New England Non-Resistance Society
The New England Non-Resistance Society was founded at a special peace convention organized by William Lloyd Garrison, in Boston in September 1838.[1] Leading up to the convention, conservative members of the American Anti-Slavery Society and the American Peace Society expressed discomfort with Garrison's philosophy of "non-resistance" and inclusion of women in public political activities. After conservative attendees opposing Garrison walked out of the convention in protest, those remaining formed the New England Non-Resistance Society.
In the Society's “Declaration of Sentiments” Garrison wrote, "any person without distinction of sex or color, who consents to the principles of this Constitution may become a member and be entitled to speak at its meetings."[1] Twenty of the forty-four signers of the Society’s Declaration were women.[2]

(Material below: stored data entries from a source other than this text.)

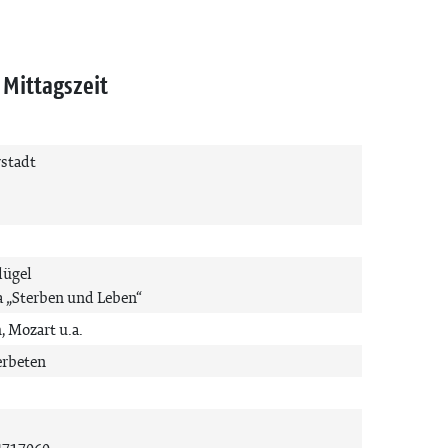
Mittagszeit
stadt
lügel
 „Sterben und Leben“
 Mozart u.a.
 erbeten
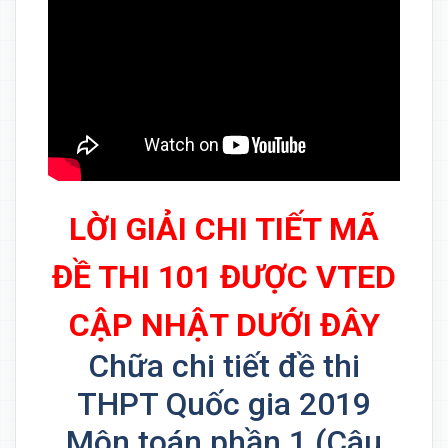
LỜI GIẢI CHI TIẾT MÃ
ĐỀ THI 101 ĐƯỢC VTED
CẬP NHẬT DƯỚI ĐÂY
Chữa chi tiết đề thi
THPT Quốc gia 2019
Môn toán phần 1 (Câu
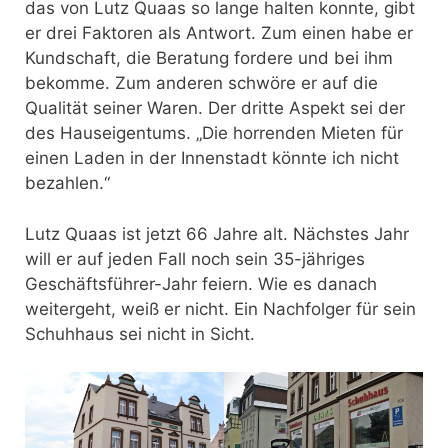
das von Lutz Quaas so lange halten konnte, gibt
er drei Faktoren als Antwort. Zum einen habe er
Kundschaft, die Beratung fordere und bei ihm
bekomme. Zum anderen schwöre er auf die
Qualität seiner Waren. Der dritte Aspekt sei der
des Hauseigentums. „Die horrenden Mieten für
einen Laden in der Innenstadt könnte ich nicht
bezahlen.“
Lutz Quaas ist jetzt 66 Jahre alt. Nächstes Jahr
will er auf jeden Fall noch sein 35-jähriges
Geschäftsführer-Jahr feiern. Wie es danach
weitergeht, weiß er nicht. Ein Nachfolger für sein
Schuhhaus sei nicht in Sicht.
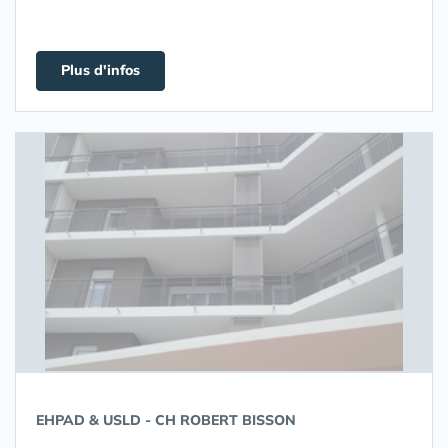
Plus d'infos
EHPAD & USLD - CH ROBERT BISSON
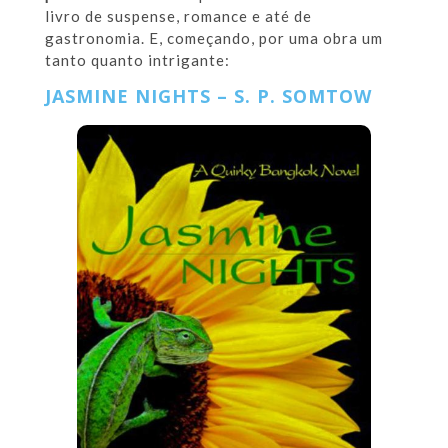
livro de suspense, romance e até de
gastronomia. E, começando, por uma obra um
tanto quanto intrigante:
JASMINE NIGHTS – S. P. SOMTOW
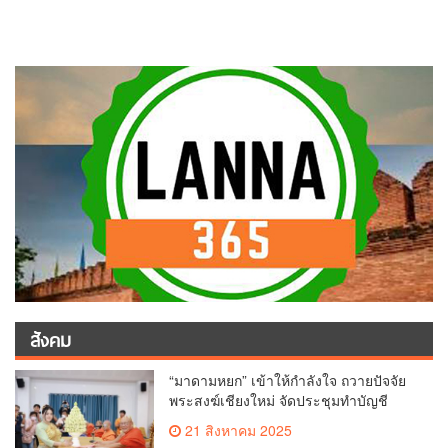
สังคม
“มาดามหยก” เข้าให้กำลังใจ ถวายปัจจัย
พระสงฆ์เชียงใหม่ จัดประชุมทำบัญชี
รายรับรายจ่ายของวัด กว่า 300 รูป ที่วัด
21 สิงหาคม 2025
สวนดอก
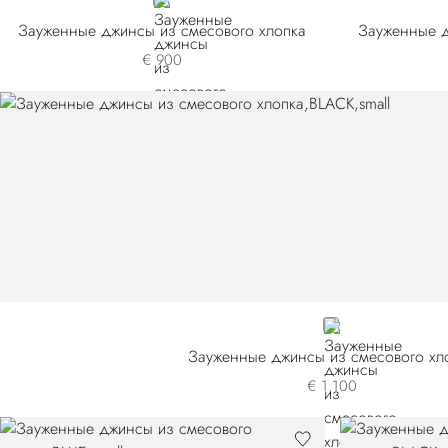
BLUE
Зауженные джинсы из смесового хлопка
Зауженные д
€ 900
BLACK
Зауженные джинсы из смесового хл
€ 1.100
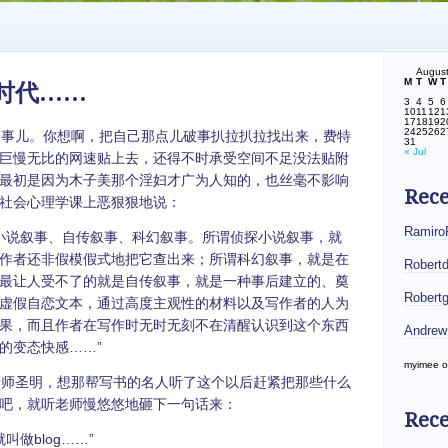
Augus
M
T
W
T
时代……
3
4
5
6
10
11
12
1
17
18
19
2
24
25
26
2
事儿。你想啊，把自己那点儿破事扒拉扒拉找出来，费特
31
« Jul
巨慢无比的网速贴上去，还得不时承受空间不足没法贴附
最初是因为木子美那个淫妇才广为人知的，也丝毫不影响
Rec
社会心理学课上恶狠狠地说：
Ramiro
小说叙事、自传叙事、科幻叙事。所谓侦探小说叙事，就
作者还非假模假式地把它查出来；所谓科幻叙事，就是在
Robert
最让人受不了的就是自传叙事，就是一种事后建立的、奠
Robert
虚假自恋文本，通过高度主观性的材料以及写作者的人为
果，而且作者在写作时无时无刻不在清醒认识到这个东西
Andrew
的变态快感……”
myimee
o
师圣明，想那帮写书的名人听了这个以后赶紧把那些什么
吧，就听老师慢悠悠地砸下一句话来：
Rece
做blog……”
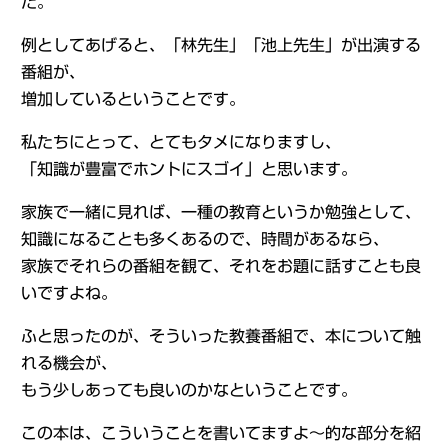
た。
例としてあげると、「林先生」「池上先生」が出演する
番組が、
増加しているということです。
私たちにとって、とてもタメになりますし、
「知識が豊富でホントにスゴイ」と思います。
家族で一緒に見れば、一種の教育というか勉強として、
知識になることも多くあるので、時間があるなら、
家族でそれらの番組を観て、それをお題に話すことも良
いですよね。
ふと思ったのが、そういった教養番組で、本について触
れる機会が、
もう少しあっても良いのかなということです。
この本は、こういうことを書いてますよ～的な部分を紹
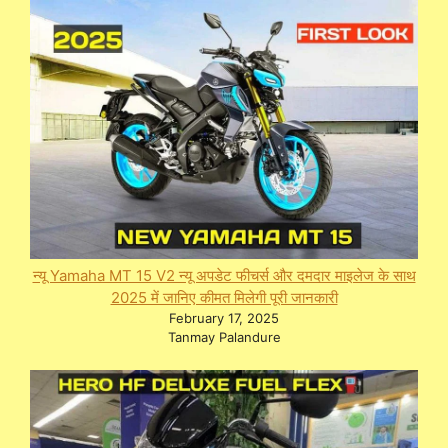
न्यू Yamaha MT 15 V2 न्यू अपडेट फीचर्स और दमदार माइलेज के साथ
2025 में जानिए कीमत मिलेगी पूरी जानकारी
February 17, 2025
Tanmay Palandure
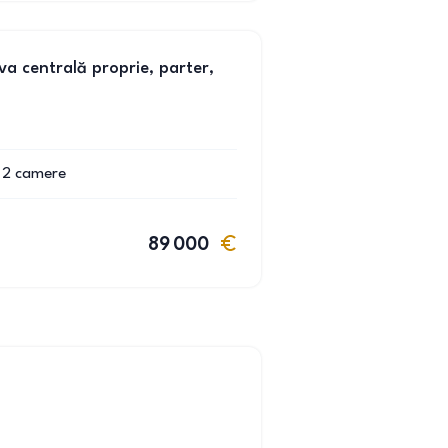
 centrală proprie, parter,
2
camere
89 000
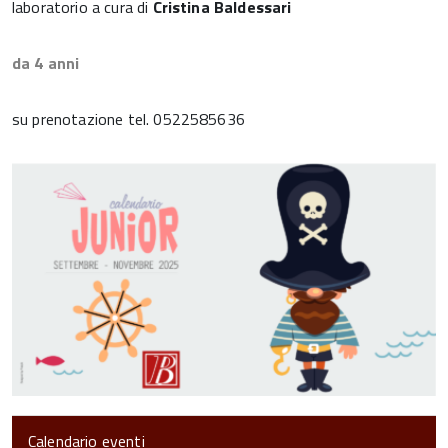
laboratorio a cura di
Cristina Baldessari
da 4 anni
su prenotazione tel. 0522585636
Calendario eventi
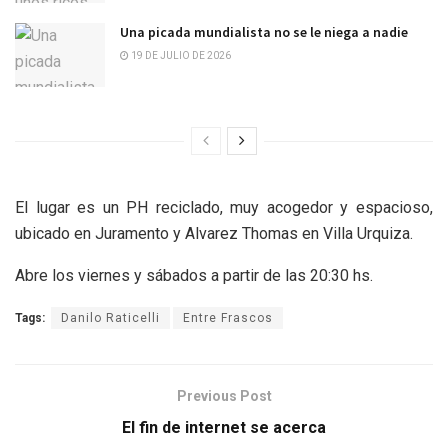
Una picada mundialista no se le niega a nadie
19 DE JULIO DE 2026
El lugar es un PH reciclado, muy acogedor y espacioso,
ubicado en Juramento y Alvarez Thomas en Villa Urquiza.
Abre los viernes y sábados a partir de las 20:30 hs.
Tags:
Danilo Raticelli
Entre Frascos
Previous Post
El fin de internet se acerca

The Society condemned the use of force in resisting evil, in war, for the death penalty, or in self-defense, renounced allegiance to human government, and because of the anti-slavery cause, favored non-union with the American South. Edmund Quincy (1808-1877), Maria Weston Chapman and William Lloyd Garrison, published the Non-Resistant (1839 - 1840), which lasted only two years but was indicative of the millennial character of parts of the reform movement.[3]
Among the members were Adin Ballou, Amos Bronson Alcott, Maria Weston Chapman, Stephen Symonds Foster, Abby Kelley, Samuel May, Parker Pillsbury, and Henry C. Wright.
Notes
- 1 2 Peter Brock Pacifism in the United States, from the Colonial era to the First World War. Princeton, N.J., Princeton University Press, 1968, pp. 539-42.
- ↑ Yellin, Jean Fagan. 1994. The Abolitionist Sisterhood: Women's Political Culture in Antebellum America. Philadelphia: Library Company of Philadelphia.
- ↑ Malone, Dumas, ed. 1935. Dictionary of American Biography, Vol. VIII, pp. 306-07. New York: Scribner's.